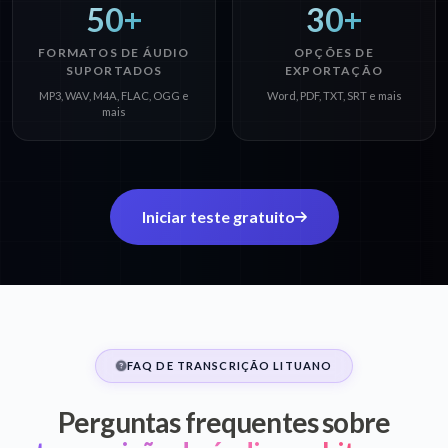
50+
30+
FORMATOS DE ÁUDIO
OPÇÕES DE
SUPORTADOS
EXPORTAÇÃO
MP3, WAV, M4A, FLAC, OGG e
Word, PDF, TXT, SRT e mais
mais
Iniciar teste gratuito
FAQ DE TRANSCRIÇÃO LITUANO
Perguntas frequentes sobre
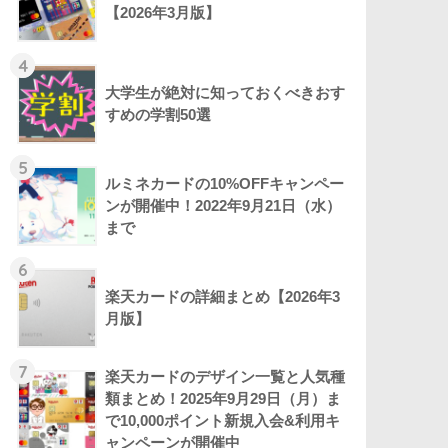
【2026年3月版】
4
大学生が絶対に知っておくべきおす
すめの学割50選
5
ルミネカードの10%OFFキャンペー
ンが開催中！2022年9月21日（水）
まで
6
楽天カードの詳細まとめ【2026年3
月版】
7
楽天カードのデザイン一覧と人気種
類まとめ！2025年9月29日（月）ま
で10,000ポイント新規入会&利用キ
ャンペーンが開催中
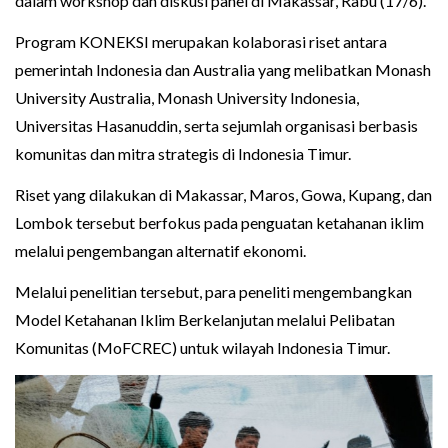
dalam workshop dan diskusi panel di Makassar, Rabu (17/6).
Program KONEKSI merupakan kolaborasi riset antara
pemerintah Indonesia dan Australia yang melibatkan Monash
University Australia, Monash University Indonesia,
Universitas Hasanuddin, serta sejumlah organisasi berbasis
komunitas dan mitra strategis di Indonesia Timur.
Riset yang dilakukan di Makassar, Maros, Gowa, Kupang, dan
Lombok tersebut berfokus pada penguatan ketahanan iklim
melalui pengembangan alternatif ekonomi.
Melalui penelitian tersebut, para peneliti mengembangkan
Model Ketahanan Iklim Berkelanjutan melalui Pelibatan
Komunitas (MoFCREC) untuk wilayah Indonesia Timur.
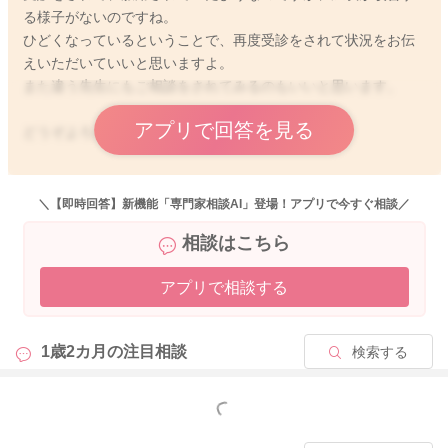
る様子がないのですね。
ひどくなっているということで、再度受診をされて状況をお伝
えいただいていいと思いますよ。
また違う先生にもご相談をされてみるのもいいと思います。
アプリで回答を見る
どうぞよろしくお願いします。
＼【即時回答】新機能「専門家相談AI」登場！アプリで今すぐ相談／
2025/10/8 9:41
相談はこちら
アプリで相談する
1歳2カ月の
注目相談
検索する
もっと見る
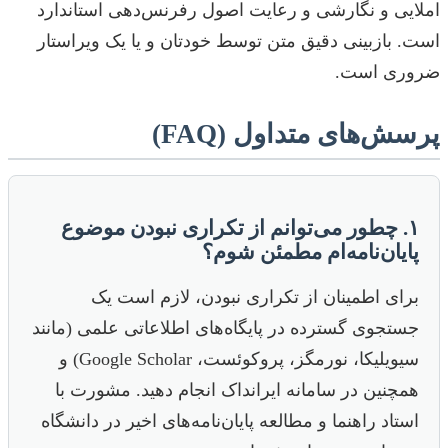
املایی و نگارشی و رعایت اصول رفرنس‌دهی استاندارد
است. بازبینی دقیق متن توسط خودتان و یا یک ویراستار
ضروری است.
پرسش‌های متداول (FAQ)
۱. چطور می‌توانم از تکراری نبودن موضوع
پایان‌نامه‌ام مطمئن شوم؟
برای اطمینان از تکراری نبودن، لازم است یک
جستجوی گسترده در پایگاه‌های اطلاعاتی علمی (مانند
سیویلیکا، نورمگز، پروکوئست، Google Scholar) و
همچنین در سامانه ایرانداک انجام دهید. مشورت با
استاد راهنما و مطالعه پایان‌نامه‌های اخیر در دانشگاه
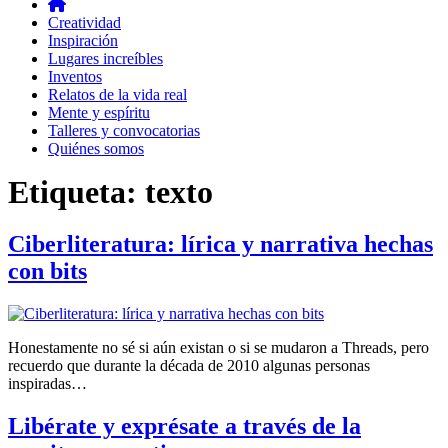
Creatividad
Inspiración
Lugares increíbles
Inventos
Relatos de la vida real
Mente y espíritu
Talleres y convocatorias
Quiénes somos
Etiqueta:
texto
Ciberliteratura: lírica y narrativa hechas
con bits
Honestamente no sé si aún existan o si se mudaron a Threads, pero
recuerdo que durante la década de 2010 algunas personas
inspiradas…
Libérate y exprésate a través de la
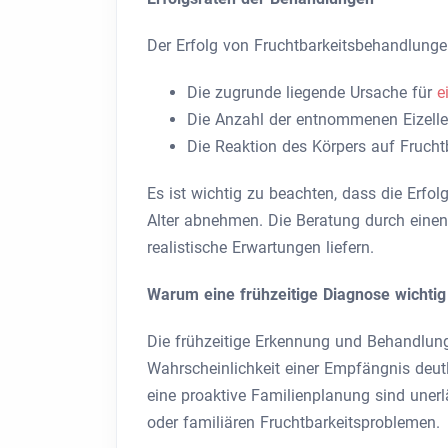
Der Erfolg von Fruchtbarkeitsbehandlunge
Die zugrunde liegende Ursache für
e
Die Anzahl der entnommenen Eizelle
Die Reaktion des Körpers auf Fruch
Es ist wichtig zu beachten, dass die Erfo
Alter abnehmen. Die Beratung durch einen
realistische Erwartungen liefern.
Warum eine frühzeitige Diagnose wichtig 
Die frühzeitige Erkennung und Behandlung
Wahrscheinlichkeit einer Empfängnis deu
eine proaktive Familienplanung sind unerl
oder familiären Fruchtbarkeitsproblemen.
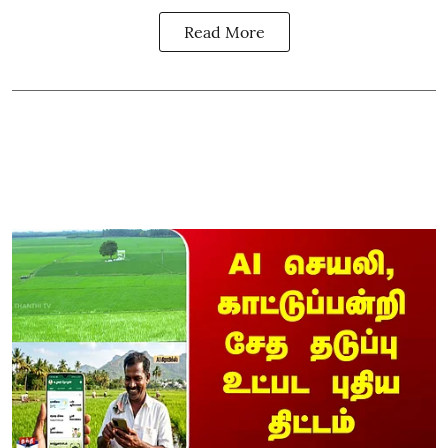
Read More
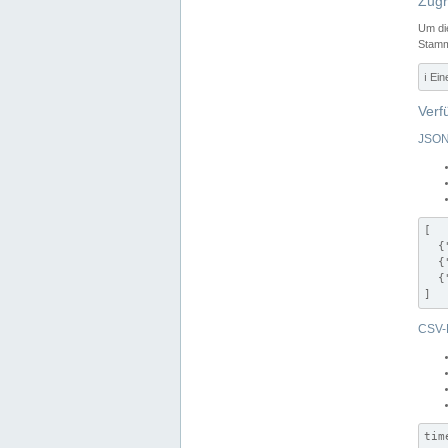
Zugr
Um di
Stamm
ℹ️ Ei
Verf
JSON
[

  {
  {
  {
]
CSV-
tim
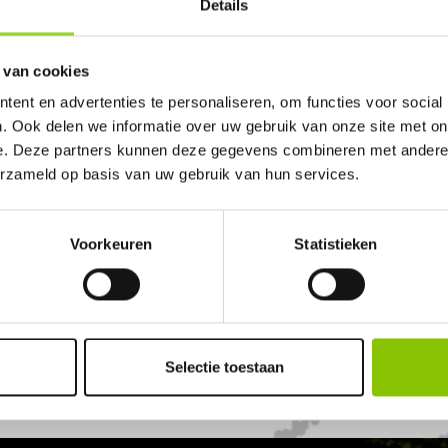
Details
JOUW VERKOOPPUNT
BESTEL & BETAAL 
e postcode in en ontdek
Plaats je bestelling v
 van cookies
rwerkdealers bij jou in de
gekozen dealer. Betaal v
ef zijn. Met meer dan 450+
eenvoudig via iDEAL o
ent en advertenties te personaliseren, om functies voor social
s is er altijd een dealer
betaalopties.
. Ook delen we informatie over uw gebruik van onze site met on
dichtbij.
e. Deze partners kunnen deze gegevens combineren met andere i
erzameld op basis van uw gebruik van hun services.
Voorkeuren
Statistieken
Selectie toestaan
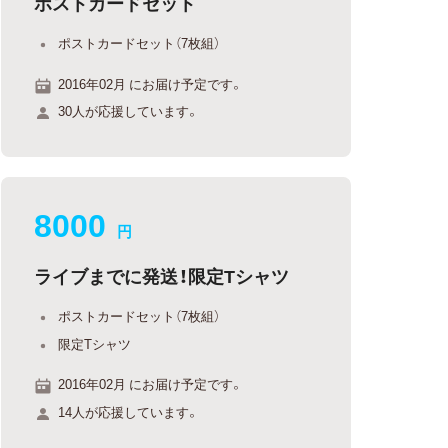
ポストカードセット
ポストカードセット（7枚組）
2016年02月 にお届け予定です。
30人が応援しています。
8000
円
ライブまでに発送！限定Tシャツ
ポストカードセット（7枚組）
限定Tシャツ
2016年02月 にお届け予定です。
14人が応援しています。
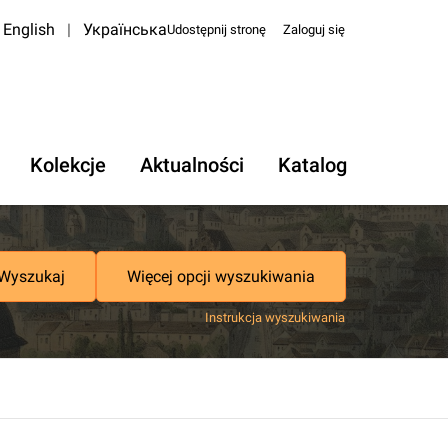
English
|
Українська
Udostępnij stronę
Zaloguj się
Kolekcje
Aktualności
Katalog
Wyszukaj
Więcej opcji wyszukiwania
Instrukcja wyszukiwania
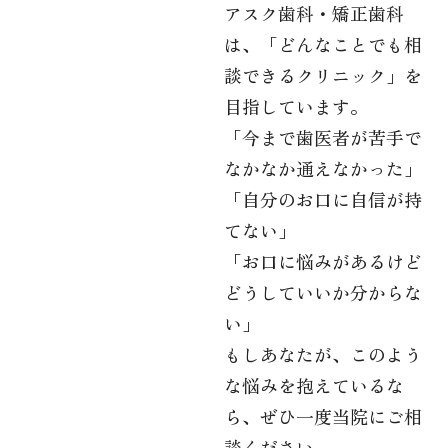
アスク歯科・矯正歯科
は、「どんなことでも相
談できるクリニック」を
目指しています。
「今まで歯医者が苦手で
なかなか通えなかった」
「自分のお口に自信が持
てない」
「お口に悩みがあるけど
どうしていいか分からな
い」
もしあなたが、このよう
な悩みを抱えているな
ら、ぜひ一度当院にご相
談ください。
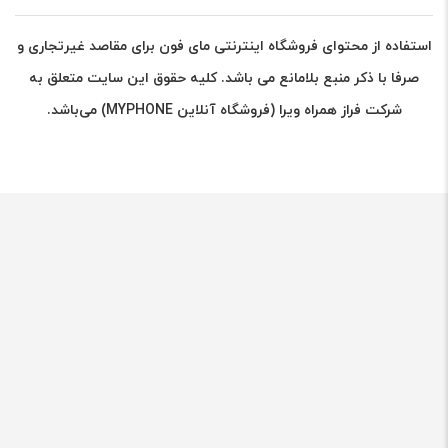
استفاده از محتوای فروشگاه اینترنتی مای فون برای مقاصد غیرتجاری و
صرفا با ذکر منبع بلامانع می باشد. کلیه حقوق این سایت متعلق به
شرکت فراز همراه ویرا (فروشگاه آنلاین MYPHONE) می‌باشد.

What you are asked to do:
Above are the records; return the lines in them from the one with "Word, PDF, TXT, SRT e mais" to the one with "Program KONEKSI merupakan", inclusive, exactly and without images.

Reply:
Word, PDF, TXT, SRT e mais
mais
Iniciar teste gratuito
FAQ DE TRANSCRIÇÃO LITUANO
Perguntas frequentes sobre
【2026年3月版】
4
大学生が絶対に知っておくべきおす
すめの学割50選
5
ルミネカードの10%OFFキャンペー
ンが開催中！2022年9月21日（水）
まで
6
楽天カードの詳細まとめ【2026年3
月版】
7
楽天カードのデザイン一覧と人気種
類まとめ！2025年9月29日（月）ま
で10,000ポイント新規入会&利用キ
ャンペーンが開催中
dalam workshop dan diskusi panel di Makassar, Rabu (17/6).
Program KONEKSI merupakan kolaborasi riset antara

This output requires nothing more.